Its in Enderby. Good place. Going to get the keys hopefully to get in!  

Also going to haggle security of Brockington school to let me in and take some snaps! 

Was me you followed by the way!


----------



## prestwick pioneer (Jan 2, 2008)

*Re: Old Church ear Leicester*

Hi, hope it doesnt get binned, looks cool. Did you get inside? We used to go to an old church in an old (abandoned?) village in Scotland about 10-15 years ago. It seemed weird that a church could be abandoned like that. There was a viaduct out the back too. I have some pics but they are on prints. Near Leicester you say? Hmmmmm


----------



## Goldie87 (Jan 2, 2008)

*Re: Old Church ear Leicester*

Its the chapel of Carlton Hayes Asylum mate.
Looks a bit bare but would be good to get in there


----------



## Mr Sam (Jan 2, 2008)

*Re: Old Church ear Leicester*



Kezza said:


> Was me you followed by the way!



ahh when we parted i ended up going round in circles for about 10 mins trying to find the way out

and Goldie did your interior pic turn out?


----------



## Goldie87 (Jan 2, 2008)

*Re: Old Church ear Leicester*

Yeah its just inside a doorway and you cant see much of the main chapel...


----------



## Kezza (Jan 2, 2008)

*Re: Old Church ear Leicester*



prestwick pioneer said:


> Hi, hope it doesnt get binned, looks cool. Did you get inside? We used to go to an old church in an old (abandoned?) village in Scotland about 10-15 years ago. It seemed weird that a church could be abandoned like that. There was a viaduct out the back too. I have some pics but they are on prints. Near Leicester you say? Hmmmmm




I should hopefully be getting the keys to get in! (mum works at the new mental home!) Fingers crossed i could have some pics up soon! 

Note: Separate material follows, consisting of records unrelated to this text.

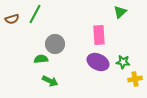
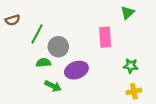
green line: (35, 14) -> (37, 34), moved
purple ellipse: (98, 62) -> (76, 70), moved, turned -45
yellow cross: (135, 79) -> (134, 91), moved

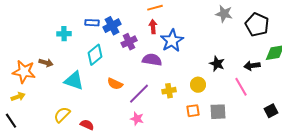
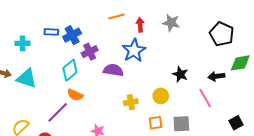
gray star: (224, 14) -> (171, 23), moved
red arrow: (153, 27) -> (140, 25), moved
cyan diamond: (95, 55) -> (70, 70), moved
cyan triangle: (74, 81) -> (27, 78), moved
purple line: (139, 94) -> (58, 112), moved

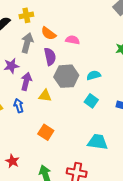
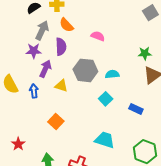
orange semicircle: (49, 33) -> (66, 25), moved
gray arrow: (27, 43) -> (42, 30), moved
purple semicircle: (50, 57) -> (61, 47), moved

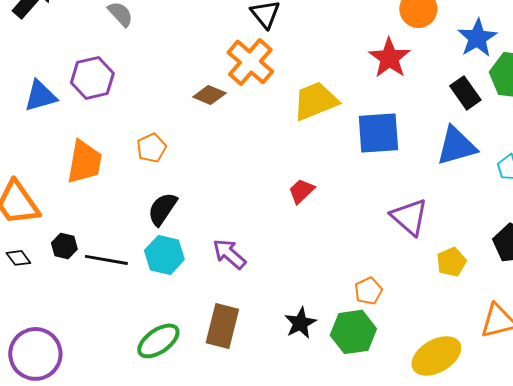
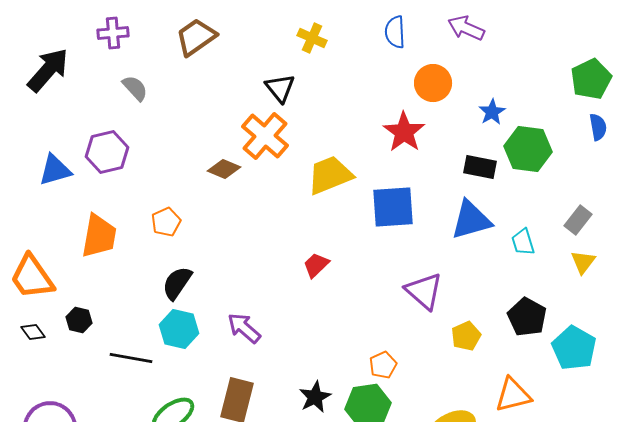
blue star: (477, 38) -> (492, 112), size x0.7
black rectangle: (465, 93) -> (480, 167), turned -44
black line: (106, 260) -> (131, 358), moved

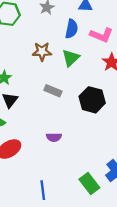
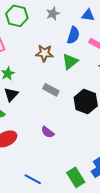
purple semicircle: (54, 137) -> (48, 132), turned 32
blue line: (43, 190) -> (33, 179), turned -60

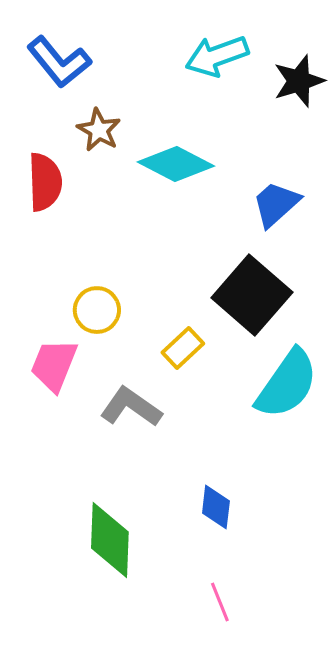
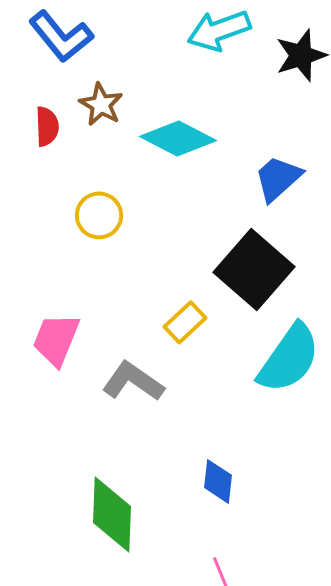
red semicircle: (45, 182) -> (47, 126), moved, size x0.7
yellow circle: (97, 310) -> (99, 215), moved

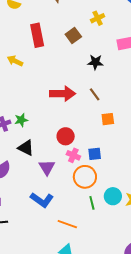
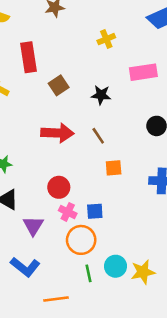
brown square: (73, 36) -> (59, 85), moved
orange line: (67, 224) -> (56, 299), turned -30

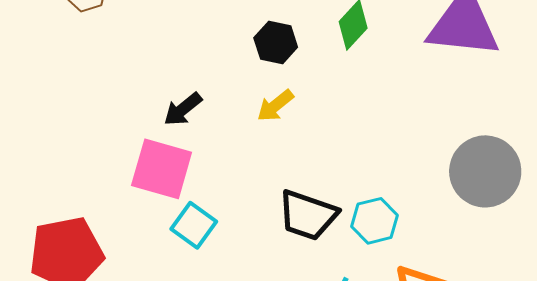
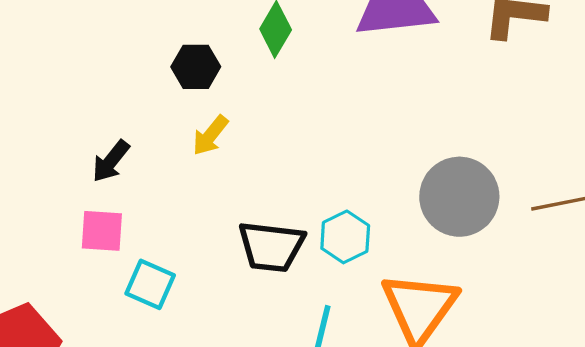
pink square: (162, 169) -> (102, 231), size x0.7
gray circle: (485, 171) -> (459, 197), moved

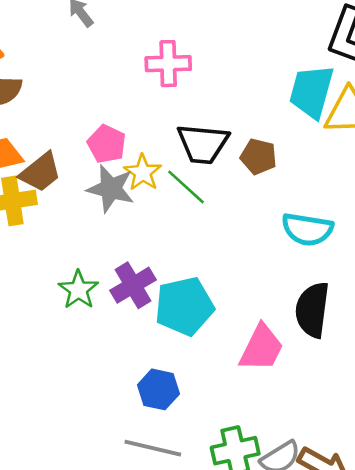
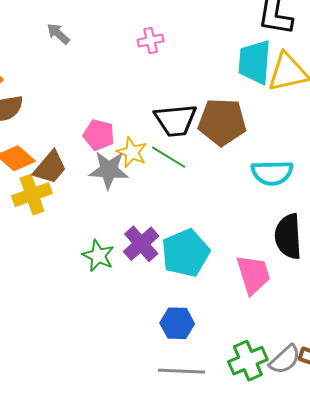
pink cross: (168, 64) -> (151, 40), moved, size x0.7
brown pentagon: (259, 157) -> (222, 122), size x1.6
pink trapezoid: (261, 348) -> (253, 274), turned -33

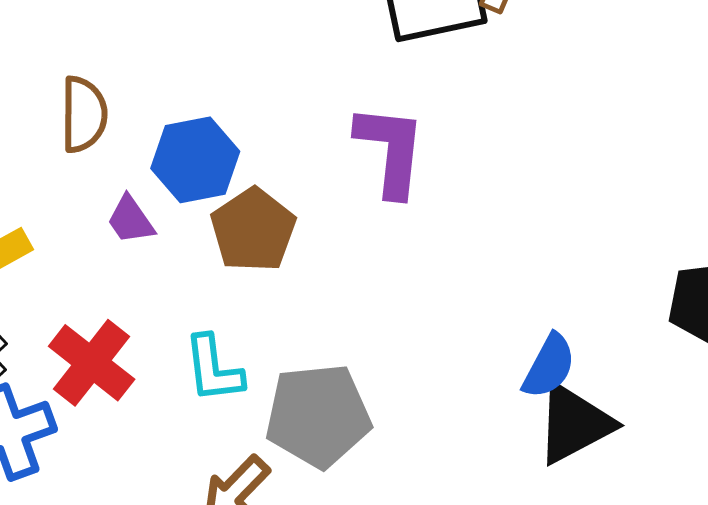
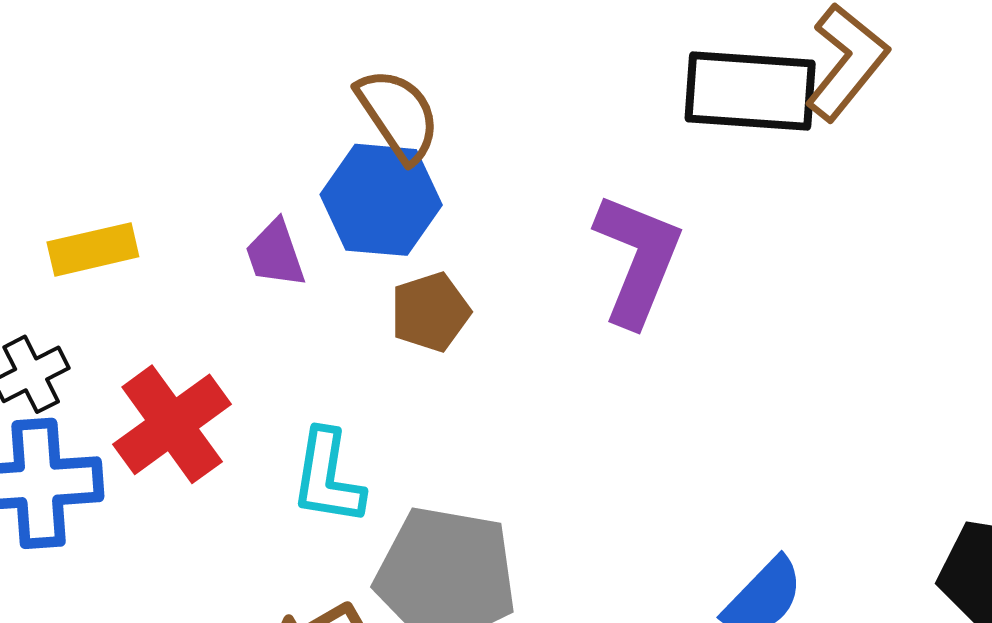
brown semicircle: (84, 114) -> (398, 115), moved, turned -50
brown pentagon: (253, 230) -> (430, 312), size x0.7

Sam,, you should have got Goldie to text me to show you the way out! lol. I would have took you back to where you knew!


----------



## Foxylady (Jan 2, 2008)

*Re: Old Church ear Leicester*

Ooh, like the look of this...look forward to seeing some more photos, guys and gal. 



prestwick pioneer said:


> I have some pics but they are on prints.



Have you got a scanner? I only use 35mm so have to scan all my pics in (bit of a pain, actually!). Would love to see your photos if you can post them.

Cheers


----------



## prestwick pioneer (Jan 3, 2008)

*Re: Old Church ear Leicester*

Im so primitive, I dont have a pc set up i my house but i do have a scanner!!???. I got other pics from long ago too.


----------



## Foxylady (Jan 3, 2008)

*Re: Old Church ear Leicester*



prestwick pioneer said:


> I dont have a pc set up i my house but i do have a scanner!!???.



 Nice one!


----------



## Mr Sam (Jan 3, 2008)

*Re: Old Church ear Leicester*



Kezza said:


> I should hopefully be getting the keys to get in!



the main door was welded wasnt it?


----------



## Mr Sam (Jan 4, 2008)

didnt see that, too busy waiting for long exposures to finish


----------